I don’t know what to write. I want to write – I always want to write. What is it about putting words on paper that I love so deeply? What is it, exactly? Is it the baring of my soul in the form of a story or just an essay? Is it the representation of life, as it could be and as it is? Is it the fact that I can bring beauty, or truth, through the writing?
Maybe it’s all those things. Maybe it’s none of them. Maybe I’m talented; maybe I’m not. I’m not sure, myself. I’d like to think I have a little gift, but then again, I’d also love to be a great, and I don’t know that that is in the cards for me, as a writer. I guess it’s as much in the cards for me as anything else I’m good at doing. I’m good at a lot of things, but because I’ve had natural ability, I haven’t worked hard on anything, really, in my life. I didn’t work hard at singing, or piano, or science, or math, or drawing. I have always skated on by on my natural affinity for those things, and I know I can do so no longer if I want to go any further.

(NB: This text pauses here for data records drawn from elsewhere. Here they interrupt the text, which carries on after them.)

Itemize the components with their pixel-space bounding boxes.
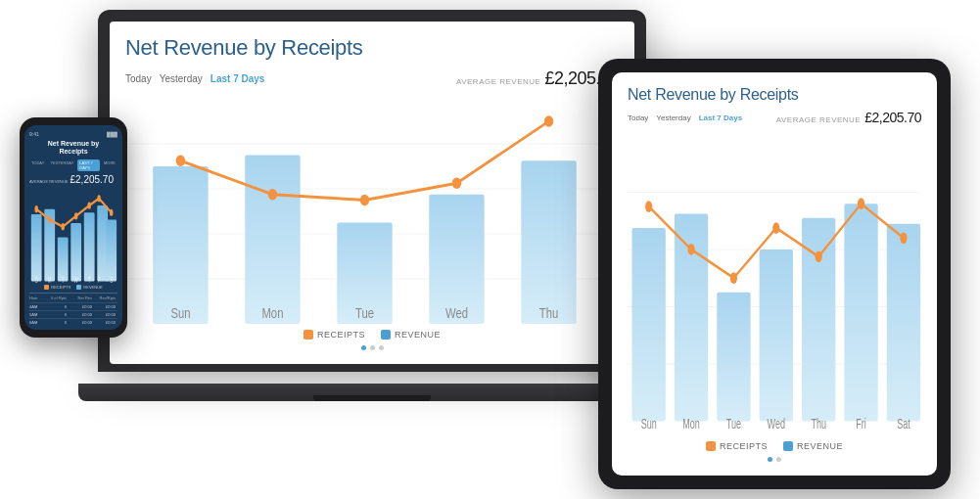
svg-rect-26 — [760, 250, 793, 421]
phone-table: Hour # of Rpts Net Rev Rev/Rpts 4AM 0 £0… — [29, 293, 117, 326]
phone-avg-value: £2,205.70 — [70, 174, 115, 185]
table-row: 5AM 0 £0.00 £0.00 — [29, 310, 117, 318]
phone-tab-last7[interactable]: LAST 7 DAYS — [77, 159, 100, 171]
phone-avg: AVERAGE REVENUE £2,205.70 — [29, 174, 117, 185]
laptop-legend-receipts: RECEIPTS — [303, 330, 365, 340]
laptop: Net Revenue by Receipts Today Yesterday … — [98, 10, 646, 401]
laptop-pagination — [125, 345, 619, 354]
svg-text:Sun: Sun — [641, 415, 657, 431]
svg-text:Thu: Thu — [539, 306, 558, 321]
svg-text:W: W — [74, 276, 78, 285]
svg-point-11 — [360, 195, 369, 206]
tablet-time-tabs: Today Yesterday Last 7 Days — [628, 113, 742, 122]
phone-receipts-dot — [44, 285, 49, 290]
phone-tab-yesterday[interactable]: YESTERDAY — [48, 159, 75, 171]
svg-point-33 — [772, 222, 779, 234]
laptop-tab-today[interactable]: Today — [125, 73, 152, 84]
phone-legend-revenue: REVENUE — [76, 285, 102, 290]
col-avg-header: Rev/Rpts — [94, 295, 116, 300]
col-hour-header: Hour — [29, 295, 47, 300]
svg-point-9 — [176, 156, 185, 167]
laptop-chart-title: Net Revenue by Receipts — [125, 35, 619, 61]
tablet-tab-today[interactable]: Today — [628, 113, 648, 122]
svg-point-32 — [730, 272, 737, 284]
laptop-tab-yesterday[interactable]: Yesterday — [160, 73, 203, 84]
tablet-legend-receipts: RECEIPTS — [706, 441, 768, 451]
svg-text:Mon: Mon — [682, 415, 700, 431]
table-row: 6AM 0 £0.00 £0.50 — [29, 318, 117, 326]
svg-rect-8 — [521, 160, 576, 324]
svg-point-52 — [48, 216, 52, 223]
tablet-page-dot-1[interactable] — [768, 457, 772, 462]
svg-text:Sun: Sun — [170, 306, 190, 321]
svg-text:Sat: Sat — [897, 415, 910, 431]
svg-text:F: F — [98, 276, 101, 285]
svg-text:T: T — [88, 276, 91, 285]
phone-revenue-dot — [76, 285, 81, 290]
tablet-avg-value: £2,205.70 — [864, 110, 921, 125]
tablet-page-dot-2[interactable] — [776, 457, 781, 462]
svg-rect-25 — [717, 293, 750, 422]
tablet-body: Net Revenue by Receipts Today Yesterday … — [598, 59, 951, 489]
phone-battery: ▓▓▓ — [107, 131, 117, 137]
tablet-controls: Today Yesterday Last 7 Days AVERAGE REVE… — [628, 110, 921, 125]
svg-point-30 — [645, 201, 652, 212]
svg-text:Tue: Tue — [355, 306, 374, 321]
table-row: 4AM 0 £0.00 £0.00 — [29, 302, 117, 310]
phone-tab-today[interactable]: TODAY — [29, 159, 46, 171]
svg-text:Wed: Wed — [445, 306, 468, 321]
row2-hour: 5AM — [29, 312, 47, 317]
svg-text:S: S — [35, 276, 38, 285]
page-dot-2[interactable] — [370, 345, 375, 350]
revenue-label: REVENUE — [395, 330, 441, 340]
tablet-pagination — [628, 457, 921, 466]
tablet-revenue-label: REVENUE — [797, 441, 843, 451]
laptop-tab-last7[interactable]: Last 7 Days — [210, 73, 265, 84]
svg-point-53 — [61, 223, 65, 230]
svg-rect-47 — [70, 223, 81, 282]
svg-rect-5 — [245, 156, 300, 325]
tablet-chart-svg: Sun Mon Tue Wed Thu Fri Sat — [628, 135, 921, 435]
tablet-tab-yesterday[interactable]: Yesterday — [656, 113, 690, 122]
page-dot-1[interactable] — [361, 345, 366, 350]
phone-table-header: Hour # of Rpts Net Rev Rev/Rpts — [29, 294, 117, 302]
tablet-avg-label: AVERAGE REVENUE — [776, 115, 861, 124]
svg-point-51 — [34, 205, 38, 212]
phone-receipts-label: RECEIPTS — [51, 285, 70, 290]
svg-text:Thu: Thu — [811, 415, 826, 431]
row3-rpts: 0 — [49, 320, 67, 325]
row2-rpts: 0 — [49, 312, 67, 317]
svg-point-55 — [87, 202, 91, 208]
phone-title: Net Revenue byReceipts — [29, 140, 117, 157]
svg-text:T: T — [62, 276, 65, 285]
phone-tab-more[interactable]: MORE — [102, 159, 117, 171]
tablet-legend-revenue: REVENUE — [783, 441, 843, 451]
svg-rect-44 — [31, 214, 42, 282]
phone-avg-label: AVERAGE REVENUE — [29, 179, 69, 184]
col-rpts-header: # of Rpts — [49, 295, 67, 300]
svg-text:Mon: Mon — [261, 306, 283, 321]
row3-hour: 6AM — [29, 320, 47, 325]
row2-rev: £0.00 — [69, 312, 92, 317]
svg-point-56 — [97, 195, 101, 202]
page-dot-3[interactable] — [379, 345, 384, 350]
phone: 9:41 ▓▓▓ Net Revenue byReceipts TODAY YE… — [20, 117, 127, 338]
tablet-tab-last7[interactable]: Last 7 Days — [699, 113, 742, 122]
svg-rect-4 — [153, 166, 208, 324]
phone-chart-svg: S M T W T F S — [29, 188, 117, 285]
laptop-chart-area: Sun Mon Tue Wed Thu — [125, 99, 619, 324]
row2-avg: £0.00 — [94, 312, 116, 317]
laptop-chart-svg: Sun Mon Tue Wed Thu — [125, 99, 619, 324]
tablet-screen: Net Revenue by Receipts Today Yesterday … — [612, 72, 937, 476]
svg-point-57 — [110, 208, 114, 215]
svg-point-36 — [900, 232, 907, 244]
phone-notch — [59, 117, 88, 123]
receipts-label: RECEIPTS — [317, 330, 365, 340]
row1-hour: 4AM — [29, 304, 47, 309]
tablet-revenue-dot — [783, 441, 793, 451]
svg-text:M: M — [48, 276, 52, 285]
tablet-receipts-label: RECEIPTS — [720, 441, 768, 451]
tablet-receipts-dot — [706, 441, 716, 451]
svg-point-31 — [687, 244, 694, 255]
tablet-chart-area: Sun Mon Tue Wed Thu Fri Sat — [628, 135, 921, 435]
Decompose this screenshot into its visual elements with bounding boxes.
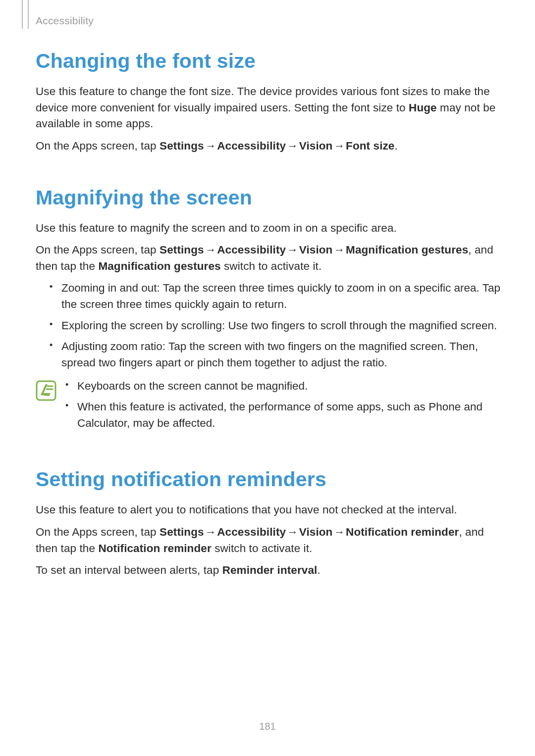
text: On the Apps screen, tap — [36, 526, 160, 538]
text-bold: Phone — [428, 401, 461, 413]
list-item: Exploring the screen by scrolling: Use t… — [50, 318, 501, 334]
text-bold: Settings — [160, 140, 204, 152]
svg-rect-0 — [37, 381, 55, 400]
heading-font-size: Changing the font size — [36, 50, 501, 73]
text-bold: Accessibility — [217, 244, 286, 256]
section-reminders: Setting notification reminders Use this … — [36, 468, 501, 579]
arrow-icon: → — [204, 244, 217, 256]
text-bold: Huge — [409, 101, 437, 114]
note-block: Keyboards on the screen cannot be magnif… — [36, 378, 501, 437]
text-bold: Reminder interval — [222, 564, 318, 576]
heading-reminders: Setting notification reminders — [36, 468, 501, 491]
text-bold: Vision — [299, 140, 333, 152]
text-bold: Calculator — [77, 417, 127, 429]
arrow-icon: → — [286, 526, 299, 538]
text-bold: Magnification gestures — [346, 244, 468, 256]
text-bold: Notification reminder — [98, 542, 211, 554]
arrow-icon: → — [332, 526, 346, 538]
paragraph: On the Apps screen, tap Settings→Accessi… — [36, 524, 501, 556]
text-bold: Font size — [346, 140, 394, 152]
text-bold: Vision — [299, 526, 333, 538]
list-item: When this feature is activated, the perf… — [65, 399, 501, 431]
page-tab-mark — [22, 0, 29, 29]
text: switch to activate it. — [212, 542, 313, 554]
text-bold: Accessibility — [217, 140, 286, 152]
section-magnify: Magnifying the screen Use this feature t… — [36, 186, 501, 437]
list-item: Zooming in and out: Tap the screen three… — [50, 280, 501, 312]
paragraph: On the Apps screen, tap Settings→Accessi… — [36, 242, 501, 274]
paragraph: On the Apps screen, tap Settings→Accessi… — [36, 138, 501, 154]
list-item: Adjusting zoom ratio: Tap the screen wit… — [50, 339, 501, 371]
text: When this feature is activated, the perf… — [77, 401, 428, 413]
note-icon — [36, 380, 56, 401]
paragraph: Use this feature to magnify the screen a… — [36, 220, 501, 237]
text-bold: Notification reminder — [346, 526, 459, 538]
bullet-list: Zooming in and out: Tap the screen three… — [50, 280, 501, 371]
text: On the Apps screen, tap — [36, 140, 160, 152]
page-number: 181 — [0, 721, 535, 732]
text-bold: Magnification gestures — [98, 260, 220, 272]
paragraph: Use this feature to alert you to notific… — [36, 502, 501, 518]
arrow-icon: → — [332, 244, 346, 256]
paragraph: Use this feature to change the font size… — [36, 84, 501, 132]
text: and — [461, 401, 482, 413]
breadcrumb: Accessibility — [36, 15, 94, 27]
arrow-icon: → — [286, 244, 299, 256]
text: . — [317, 564, 320, 576]
list-item: Keyboards on the screen cannot be magnif… — [65, 378, 501, 395]
text: . — [394, 140, 397, 152]
text-bold: Settings — [160, 244, 204, 256]
arrow-icon: → — [332, 140, 346, 152]
text-bold: Settings — [160, 526, 204, 538]
page-content: Changing the font size Use this feature … — [36, 50, 501, 610]
paragraph: To set an interval between alerts, tap R… — [36, 562, 501, 579]
arrow-icon: → — [204, 526, 217, 538]
section-font-size: Changing the font size Use this feature … — [36, 50, 501, 154]
note-bullet-list: Keyboards on the screen cannot be magnif… — [65, 378, 501, 437]
heading-magnify: Magnifying the screen — [36, 186, 501, 209]
text: switch to activate it. — [221, 260, 322, 272]
arrow-icon: → — [204, 140, 217, 152]
arrow-icon: → — [286, 140, 299, 152]
text: , may be affected. — [127, 417, 215, 429]
text: To set an interval between alerts, tap — [36, 564, 222, 576]
text-bold: Accessibility — [217, 526, 286, 538]
text: On the Apps screen, tap — [36, 244, 160, 256]
text-bold: Vision — [299, 244, 333, 256]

I’ve gotten to a point in my life where I’ve realized that I can’t just skate by on talent and bullsh*t anymore. I could, but I probably wouldn’t go very far, and I’d certainly like to. I’ve also gotten to a point where I am very open to and interested in constructive criticism and good feedback, and the current tendency to tell me simply that something is “good” is not doing it for me. I know I’ll never be great if I don’t practice, which I do, constantly; but, I also know I’ll never be great without someone to shake up my world and my art with a fresh perspective, or even just to tweak it to make it something more interesting, more beautiful, more meaningful, more true – any or all of the above.
I don’t know what to write. But something is in me. There is a story – or stories – to be told. I have to finish the ones I’ve started, though. Even if they’re never published, even if they’re absolute trash, at least I’ll have finished them. At least I’ll have practiced.